[Opening AVAILABLE DATA section]

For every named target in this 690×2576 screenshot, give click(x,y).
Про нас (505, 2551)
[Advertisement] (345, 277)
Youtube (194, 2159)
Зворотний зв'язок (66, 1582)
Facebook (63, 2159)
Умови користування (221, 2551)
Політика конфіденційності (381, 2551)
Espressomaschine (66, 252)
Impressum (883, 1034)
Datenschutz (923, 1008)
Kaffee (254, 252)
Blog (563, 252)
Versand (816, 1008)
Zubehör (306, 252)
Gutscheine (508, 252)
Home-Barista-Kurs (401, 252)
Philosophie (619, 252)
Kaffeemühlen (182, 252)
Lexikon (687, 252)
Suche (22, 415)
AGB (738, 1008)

[Closing AVAILABLE DATA section]
[Opening AVAILABLE DATA section]

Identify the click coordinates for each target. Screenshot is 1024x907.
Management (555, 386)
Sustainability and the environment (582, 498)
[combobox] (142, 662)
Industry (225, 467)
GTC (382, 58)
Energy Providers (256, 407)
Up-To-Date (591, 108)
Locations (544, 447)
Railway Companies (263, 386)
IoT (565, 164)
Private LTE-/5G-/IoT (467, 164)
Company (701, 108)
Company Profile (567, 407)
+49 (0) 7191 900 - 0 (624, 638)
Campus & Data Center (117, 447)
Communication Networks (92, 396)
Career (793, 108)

[Closing AVAILABLE DATA section]
[Opening AVAILABLE DATA section]

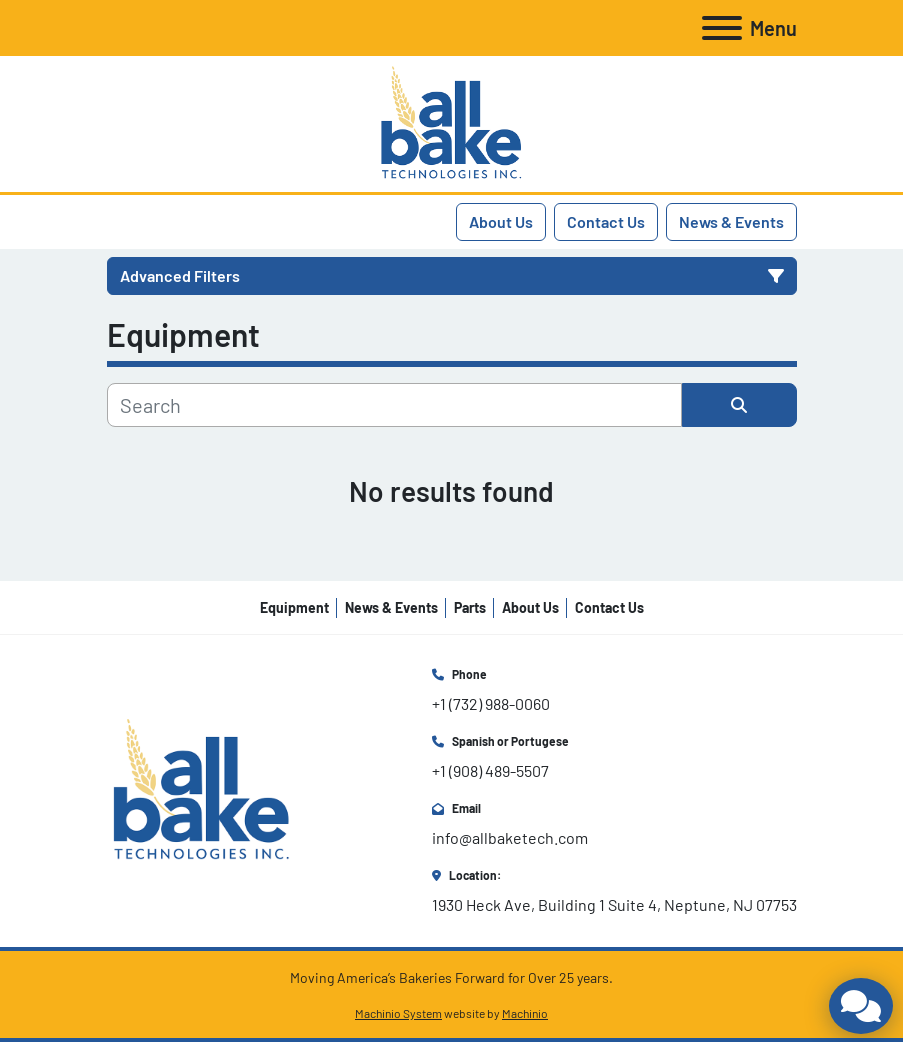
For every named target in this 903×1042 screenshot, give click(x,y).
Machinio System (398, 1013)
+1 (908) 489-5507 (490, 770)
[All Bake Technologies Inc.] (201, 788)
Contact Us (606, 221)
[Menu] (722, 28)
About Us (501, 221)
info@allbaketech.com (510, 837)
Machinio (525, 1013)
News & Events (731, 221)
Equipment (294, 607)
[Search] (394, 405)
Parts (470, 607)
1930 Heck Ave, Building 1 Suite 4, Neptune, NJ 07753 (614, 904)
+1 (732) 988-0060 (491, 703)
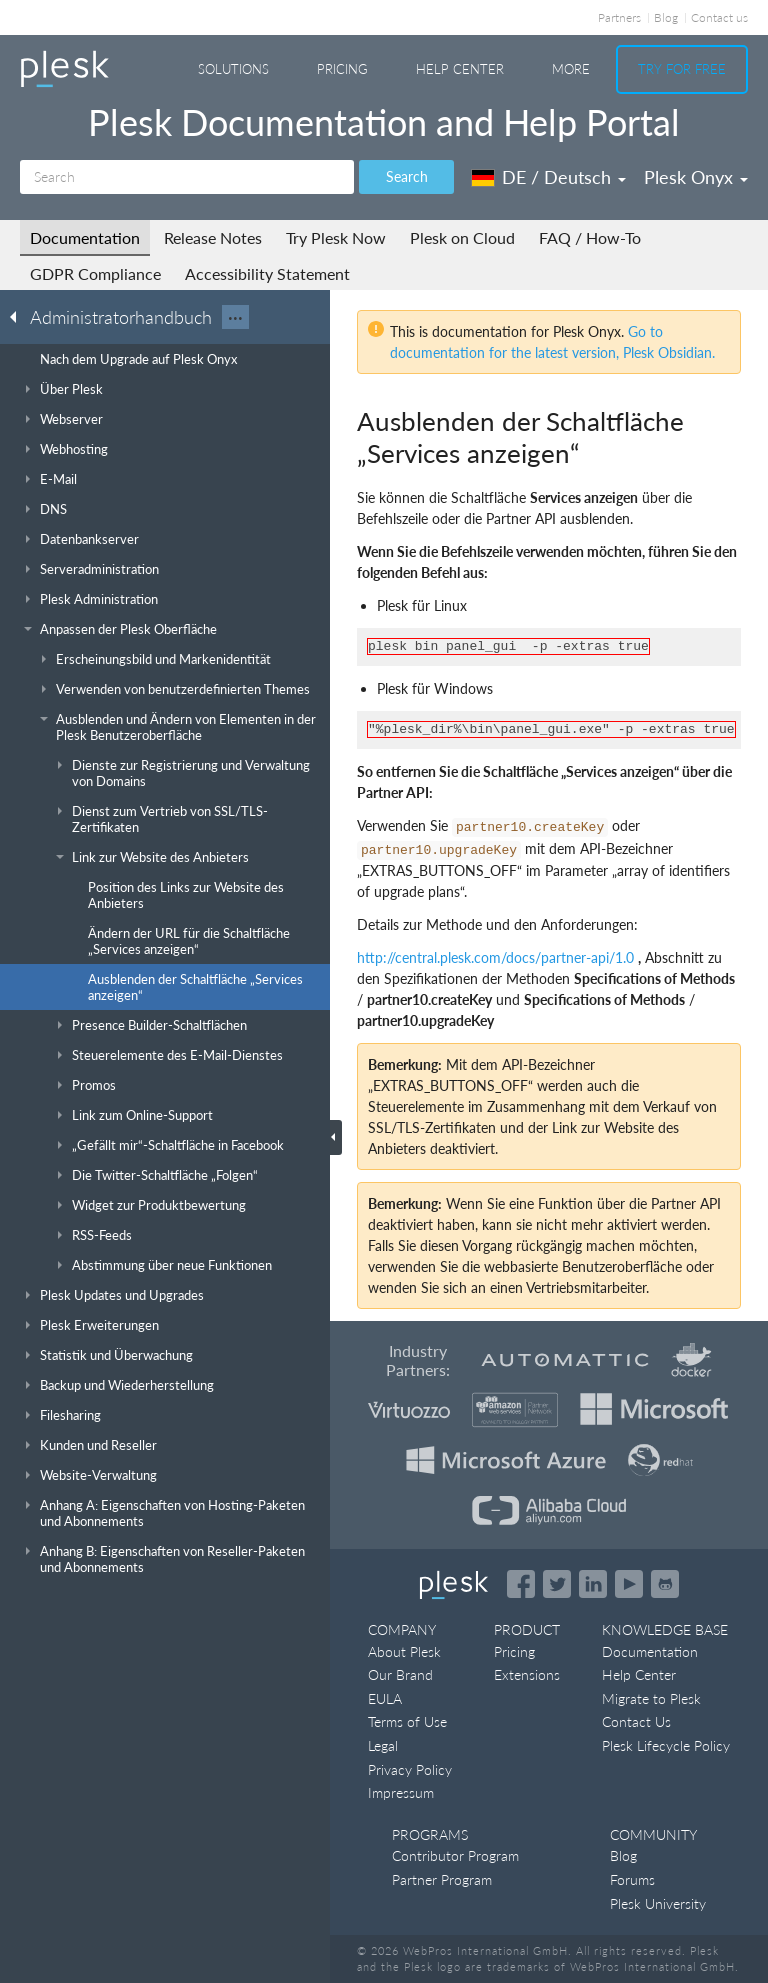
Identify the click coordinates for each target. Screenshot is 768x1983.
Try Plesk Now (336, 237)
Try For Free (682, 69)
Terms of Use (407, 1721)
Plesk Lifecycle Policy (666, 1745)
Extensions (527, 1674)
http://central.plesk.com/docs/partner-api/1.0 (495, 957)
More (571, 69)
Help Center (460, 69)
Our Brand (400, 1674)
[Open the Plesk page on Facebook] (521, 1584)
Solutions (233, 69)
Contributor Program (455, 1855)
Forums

[Closing AVAILABLE DATA section]

◆ **WHAT YOU WILL DO**
Considering only the records above, state the number of lines that include the word "this", with nothing added.

◆ **TASK RESPONSE**
2